ILO seeks to raise attention on slavery

A new global treaty from the International Labour Organization (ILO) is calling on governments to step-up their commitment to tackling modern slavery in countries like Cambodia where forced labour remains endemic.

Launched on Tuesday, the Protocol to the Forced Labour Convention reflects a consensus by the ILO that existing international mechanisms, namely the 1930 Forced Labour Convention – to which Cambodia is a signatory – are inadequate for today’s many manifestations of modern slavery.

Cambodia ranked 14th out of 167 countries in the severity of its forced labour problem in the 2014 Global Slavery Index (GSI).

The ILO and partners are campaigning for at least 50 governments to sign the new protocol, which hopes to target slavery’s root causes and private-sector sponsors, as well as to compensate its victims.

“We see forms of slavery, like trafficking, that were not a concern a few decades ago but are now huge issues,” said Sophy Fisher, of the ILO Regional Office for Asia and the Pacific. “This campaign is to specifically encourage countries to sign as it has to come from governments. But it is not enough to pass laws, they also have to change the views of people.”

The ILO defines modern slavery as work performed involuntarily and under coercion in any industry or informal economy, with a recent study estimating that forced labour generates annual profits of over $150 billion worldwide.

In Cambodia, more than 155,000 people, or 1 per cent of the total population, are believed to be modern slaves, and the GSI, as well as local campaigners, emphasise the need for more rigorous government action.

“There is no doubt that the Cambodian government has good laws and conventions in place, but it has not accepted its responsibility in terms of enforcement,” said Moeun Tola, head of the labour department at local NGO the Community Legal Education Center.

“These agreements are also undermined by local laws which attack and criminalise workers, forcing many into conditions equivalent to modern slavery.”

While Tola noted cases of forced labour in industries like construction, in particular of children in brick factories, he said that even among garment workers, low wages and overtime act as “handcuffs” coercing workers into slavery-like conditions.

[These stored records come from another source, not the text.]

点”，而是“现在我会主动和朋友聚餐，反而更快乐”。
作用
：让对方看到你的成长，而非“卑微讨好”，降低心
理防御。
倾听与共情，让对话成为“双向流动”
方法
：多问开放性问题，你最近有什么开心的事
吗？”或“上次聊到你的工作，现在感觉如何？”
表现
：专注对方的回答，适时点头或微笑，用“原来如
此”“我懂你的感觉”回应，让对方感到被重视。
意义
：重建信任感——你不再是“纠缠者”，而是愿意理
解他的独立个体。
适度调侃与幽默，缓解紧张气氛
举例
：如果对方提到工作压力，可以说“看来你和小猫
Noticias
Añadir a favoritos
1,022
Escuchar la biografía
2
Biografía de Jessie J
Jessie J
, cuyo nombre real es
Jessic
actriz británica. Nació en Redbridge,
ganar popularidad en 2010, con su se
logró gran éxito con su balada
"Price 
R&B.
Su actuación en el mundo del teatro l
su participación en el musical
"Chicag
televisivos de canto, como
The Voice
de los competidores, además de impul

However, the Ministry of Labour claimed that it has effective tools in place to address the causes and consequences of forced labour and does not currently anticipate extending its campaign.

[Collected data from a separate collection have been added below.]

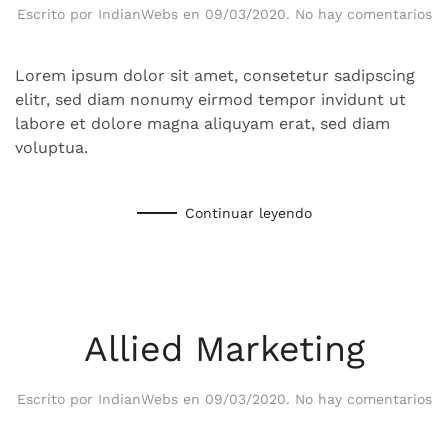
en
Escrito por
IndianWebs
en
09/03/2020
.
No hay comentarios
Bl
Lorem ipsum dolor sit amet, consetetur sadipscing
elitr, sed diam nonumy eirmod tempor invidunt ut
labore et dolore magna aliquyam erat, sed diam
voluptua.
Continuar leyendo
Allied Marketing
en
Escrito por
IndianWebs
en
09/03/2020
.
No hay comentarios
Al
Ma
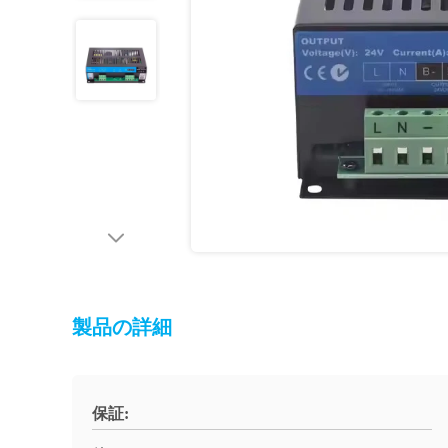
製品の詳細
保証:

“We have a very strong legal definition of forced labour, which states that all work must be voluntary,” said ministry spokesman Heng Sour, who had not yet seen the new ILO protocol.

“We are trying hard to inform the public about the risks of forced labour, particularly in vulnerable sectors like agriculture and construction. Our inspections also draw in different departments in a unified and systematic approach.”